Patria, a defense firm owned jointly by Finland and Norway's Kongsberg Defence & Aerospace, made it's way across the Atlantic for AUSA 2022, bringing along its AMV multi-role vehicle. The AMV was recently purchased by the dozens by Slovakia and its home country of Finland. (Breaking Defense/Brendon Smith).
At the Pratt Miller Defense booth, visitors will see a full-sized Expeditionary Modular Autonomous Vehicle (EMAV) is the "newest and perhaps most mobile and lethal" of the company's autonomous offerings. (Breaking Defense/Brendon Smith).
Marathon's Autonomous Robot Targets are exactly what that sounds like: shooting targets guided by computer code and designed to "look, move, and even behave like people," the company says. The robots were on the move on the AUSA floor -- though no shooting was allowed. (Breaking Defense/Brendon Smith).
The AUSA show floor offered a fresh look at a futuristic version of an old Army standby: the Abrams tank. This one, the Abrams X, is made by General Dynamics Land Systems, manufacturers of the current Abrams M1A1 and M1A2 battle tanks used by the US Army. (Breaking Defense/Brendon Smith).
Attendees may walk by model versions of the famous Iron Dome system, in use for years in Israel, and its sister SkyCeptor system, both made by Rafael. The SkyCeptor, in particular, is meant to "defeat short- to medium-range ballistic and cruise missiles and other advanced air defense threats," the company says. (Breaking Defense/Brendon Smith).
As the need for counter-UAS systems explodes, Epirus is at AUSA repping its counter-electronics system Stryker Leonidas, made with General Dynamics. The system's "counter-swarm" weapon "fills a pressing short range air defense (SHORAD) capability gap," the company says. (Breaking Defense/Brendon Smith).
A new unveiling for AUSA, Rheinmetall announced this week the Mission Master CXT platform, the newest addition to the company's "family" of autonomous ground vehicles. The company says the CXT "combines the power of a diesel engine with a silent electric motor." (Breaking Defense/Brendon Smith).
The GMC Hummer EV Platform, the first vehicle on GM's New Ultium EV Platform, goes on display at AUSA 2022. All-electric offerings are the center of much of the Army's attention these days as it aims to electrify its non-tactical, and eventually tactical, fleet. (Breaking Defense/Brendon Smith)
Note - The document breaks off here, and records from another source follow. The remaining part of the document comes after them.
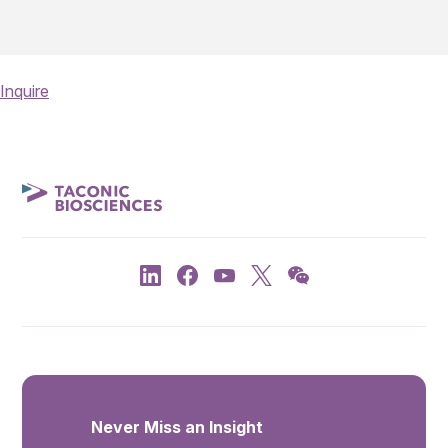
Inquire
Never Miss an Insight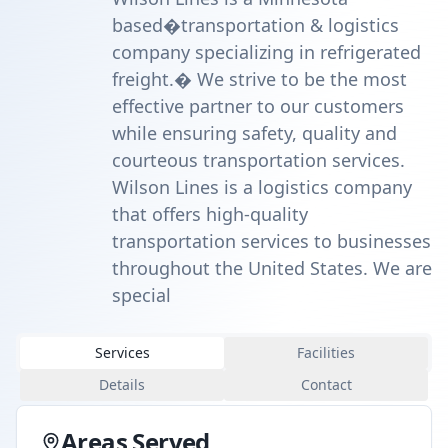
based�transportation & logistics
company specializing in refrigerated
freight.� We strive to be the most
effective partner to our customers
while ensuring safety, quality and
courteous transportation services.
Wilson Lines is a logistics company
that offers high-quality
transportation services to businesses
throughout the United States. We are
special
Services
Facilities
Details
Contact
Areas Served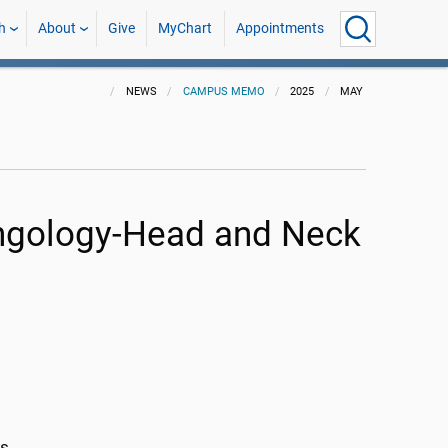
h
About
Give
MyChart
Appointments
NEWS
CAMPUS MEMO
2025
MAY
yngology-Head and Neck
rs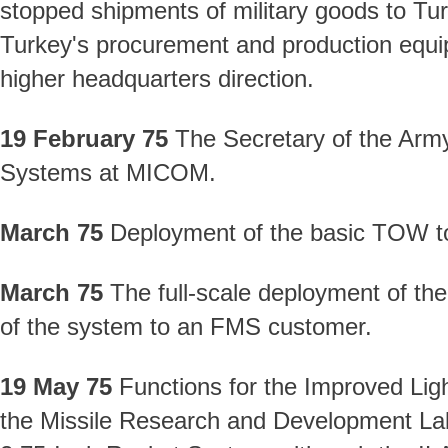
stopped shipments of military goods to Tur
Turkey's procurement and production equi
higher headquarters direction.
19 February 75
The Secretary of the Army
Systems at MICOM.
March 75
Deployment of the basic TOW t
March 75
The full-scale deployment of the
of the system to an FMS customer.
19 May 75
Functions for the Improved Li
the Missile Research and Development Lab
Two new Armored Multi-Purpose Vehicles (AMPV) sit at the booth by Bae Systems. The vehicles are meant to replace the Army's venerable, but old M113s. (Breaking Defense/Brendon Smith)
Palantir shows off its prototype for the Tactical Intelligence Targeting Access Node (TITAN) vehicle. The company says the TITAN "will be the critical backbone that provides correlation, fusion, and integration of sensor data alongside insights from AI/ML overlaid at the tactical edge." In other words, it's meant to find the signal in the noise. (Breaking Defense/Brendon Smith)
A model of a "modernized" Boeing Apache AH-64E shown Association of US Army Conference in 2022. While the Army is about to choose two new airframes, there's currently no Apache replacement on the horizon. (Breaking Defense/Brendon Smith)
Lockheed Martin teamed up with Sikorsky to produce the Raider X, the team's competitor in the Army's Future Attack Reconnaissance Aircraft (FARA) program, one of two high-profile Army Future Vertical Lift contests currently underway. (Breaking Defense/Brendon Smith)
The Bell 360 Invictus is the other FARA competitor, looking to beat out the Lockheed-Sikorsky team. The Army's expected to make its decision in fiscal 2024. (Breaking Defense/Brendon Smith)
The defense start-up Anduril has expanded its footprint in the defense market in recent years. This product, the Mobile Sentry, "brings autonomous fixed site counter UAS and counter intrusion capabilities into a mobile form factor," the company says. (Breaking Defense/Brendon Smith)
The military's no-so-furry friendly robot dogs are back at AUSA this year. This model, called the Vision 60 Q-UGV from Ghost Robotics, is an "all-weather ground robot for use in a broad range of unstructured urban and natural environments for defense, homeland and enterprise applications," the company says. (Breaking Defense/Brendon Smith).